Machine Learning is a subset of AI that enables computers to learn from data without being explicitly programmed.

**Traditional Programming:**
```
Input Data + Rules → Output
```

**Machine Learning:**
```
Input Data + Output → Rules (Model)
```

### Types of Machine Learning

1. **Supervised Learning**
   - Learn from labeled data
   - Examples: Predicting molecular properties, classifying compounds
   - Algorithms: Linear Regression, Decision Trees, Neural Networks

2. **Unsupervised Learning**
   - Find patterns in unlabeled data
   - Examples: Clustering similar molecules, dimensionality reduction
   - Algorithms: K-Means, PCA

3. **Reinforcement Learning**
   - Learn through trial and error
   - Examples: Optimizing chemical reactions, drug discovery

### Key ML Terminology

- **Features (X)**: Input variables (e.g., molecular descriptors)
- **Target (y)**: Output variable (e.g., boiling point, toxicity)
- **Training**: Process of learning patterns from data
- **Model**: Mathematical representation of learned patterns
- **Prediction**: Using the model on new data

### Simple ML Example: Linear Regression

Let's predict boiling point based on molecular weight

In [None]:
from sklearn.linear_model import LinearRegression
from sklearn.metrics import r2_score, mean_absolute_error

# Sample data: Alkanes (CH4, C2H6, C3H8, C4H10, C5H12)
molecular_weights = np.array([16, 30, 44, 58, 72]).reshape(-1, 1)
boiling_points = np.array([-161, -89, -42, -0.5, 36])

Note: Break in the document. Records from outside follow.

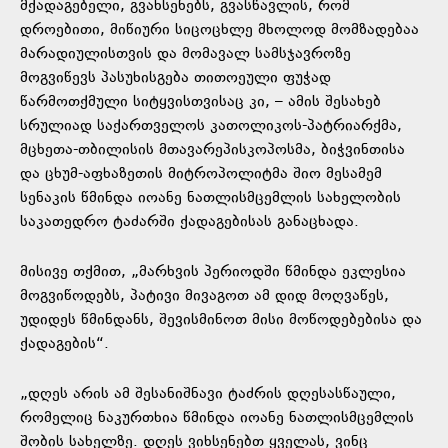
მქადაგებელი, გვახსენებს, გვასწავლის, რომ
დროებითი, მიწიური სიცოცხლე მხოლოდ მომზადებაა
მარადიულისთვის და მომავალ სამსჯავროზე
მოგვიწევს პასუხისგება თითოეული ფუჭად
წარმოთქმული სიტყვისთვისაც კი, – ამის შესახებ
სრულიად საქართველოს კათოლიკოს-პატრიარქმა,
მცხეთა-თბილისის მთავარეპისკოპოსმა, ბიჭვინთისა
და ცხუმ-აფხაზეთის მიტროპოლიტმა შიო მესამემ
სენაკის წმინდა იოანე ნათლისმცემლის სახელობის
საკათედრო ტაძარში ქადაგებისას განაცხადა.
მისივე თქმით, „მარხვის პერიოდში წმინდა ეკლესია
მოგვიწოდებს, პატივი მივაგოთ ამ დიდ მოღვაწეს,
უდიდეს წმინდანს, შევისმინოთ მისი მოწოდებებისა და
ქადაგების“.
„დღეს არის ამ შესანიშნავი ტაძრის დღესასწაული,
რომელიც ნაკურთხია წმინდა იოანე ნათლისმცემლის
შობის სახელზე. დღეს ვიხსენებთ ყველას, ვინც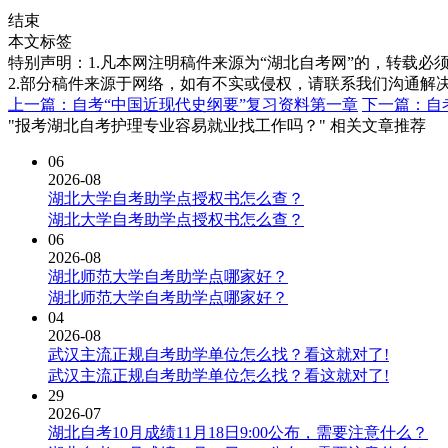
结束
本文标签
特别声明：1.凡本网注明稿件来源为“湖北自考网”的，转载必须注明
2.部分稿件来源于网络，如有不实或侵权，请联系我们沟通解
上一篇：自考“中国近现代史纲要”复习资料第一章
下一篇：自
"报考湖北自考护理专业容易就业找工作吗？" 相关文章推荐
06
2026-08
湖北大学自考助学点授权书怎么查？
湖北大学自考助学点授权书怎么查？
06
2026-08
湖北师范大学自考助学点哪家好？
湖北师范大学自考助学点哪家好？
04
2026-08
武汉主流正规自考助学单位怎么找？看这就对了!
武汉主流正规自考助学单位怎么找？看这就对了!
29
2026-07
湖北自考10月成绩11月18日9:00公布，需要注意什么？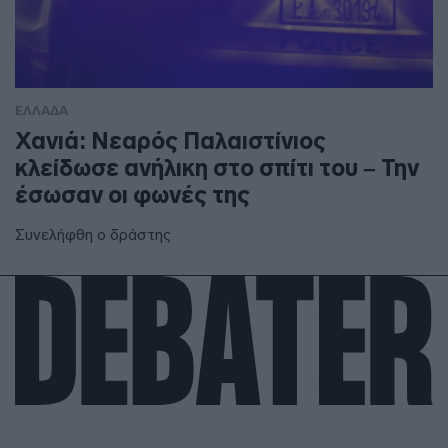
ΕΛΛΑΔΑ
Χανιά: Νεαρός Παλαιστίνιος
κλείδωσε ανήλικη στο σπίτι του – Την
έσωσαν οι φωνές της
Συνελήφθη ο δράστης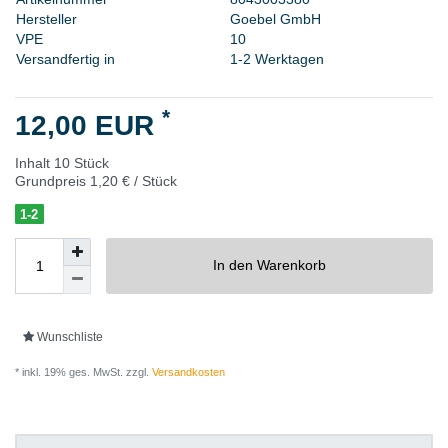
H
e
r
s
t
e
l
l
e
r
G
o
e
b
e
l
G
m
b
H
V
P
E
1
0
Versandfertig in
1-2 Werktagen
*
12,00 EUR
Inhalt
10
Stück
Grundpreis
1,20 € / Stück
1-2
In den Warenkorb
Wunschliste
* inkl. 19% ges. MwSt. zzgl.
Versandkosten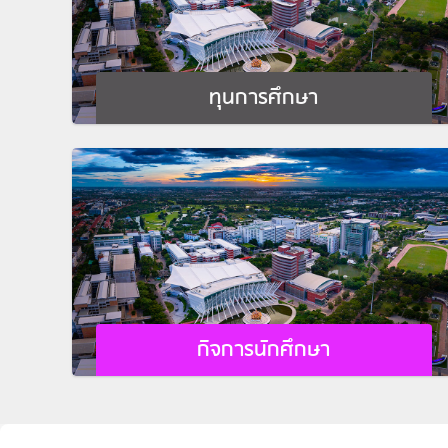
ทุนการศึกษา
กิจการนักศึกษา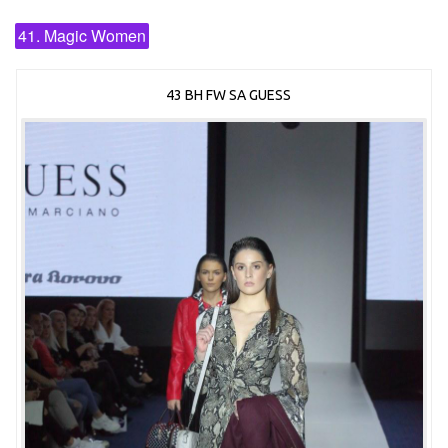
41. Magic Women
43 BH FW SA GUESS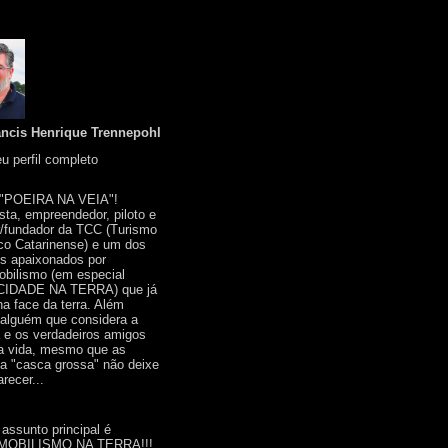
ancis Henrique Trennepohl
u perfil completo
 "POEIRA NA VEIA"!
ista, empreendedor, piloto e
r/fundador da TCC (Turismo
co Catarinense) e um dos
s apaixonados por
bilismo (em especial
IDADE NA TERRA) que já
na face da terra. Além
 alguém que considera a
a e os verdadeiros amigos
a vida, mesmo que as
a "casca grossa" não deixe
recer...
 assunto principal é
OBILISMO NA TERRA!!!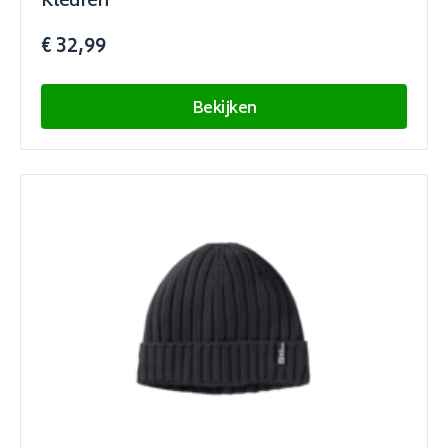
Kleuren
€ 32,99
Bekijken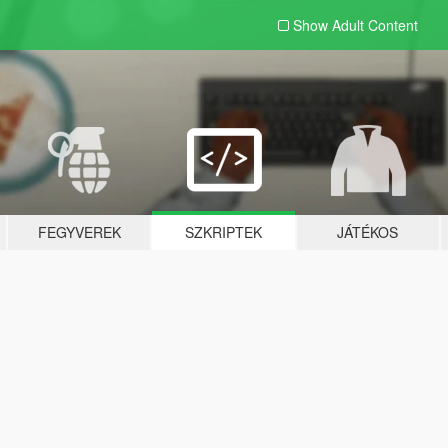
Show Adult
Content
FEGYVEREK
SZKRIPTEK
JÁTÉKOS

# Create and train the model
model = LinearRegression()
model.fit(molecular_weights, boiling_points)

# Make predictions
predictions = model.predict(molecular_weights)

# Calculate metrics
r2 = r2_score(boiling_points, predictions)
mae = mean_absolute_error(boiling_points, predictions)

print(f"Model Coefficient (slope): {model.coef_[0]:.3f}")
print(f"Model Intercept: {model.intercept_:.3f}")
print(f"R² Score: {r2:.4f}")
print(f"Mean Absolute Error: {mae:.2f}°C")

# Predict new value
new_mw = np.array([[86]])  # C6H14 (Hexane)
predicted_bp = model.predict(new_mw)
print(f"\nPredicted BP for MW={new_mw[0][0]}: {predicted_bp[0]:.1f}°C")
print(f"Actual BP of Hexane: 69°C")

In [None]:
# Visualize the model
plt.figure(figsize=(10, 6))
plt.scatter(molecular_weights, boiling_points, s=120, alpha=0.7,
            label='Actual Data', color='blue', edgecolors='black', linewidth=2)
plt.plot(molecular_weights, predictions, 'r-', linewidth=3,
         label='ML Model Prediction', alpha=0.7)

# Add the new prediction
plt.scatter(new_mw, predicted_bp, s=200, marker='*', color='gold',
            edgecolors='black', linewidth=2, label='Prediction', zorder=5)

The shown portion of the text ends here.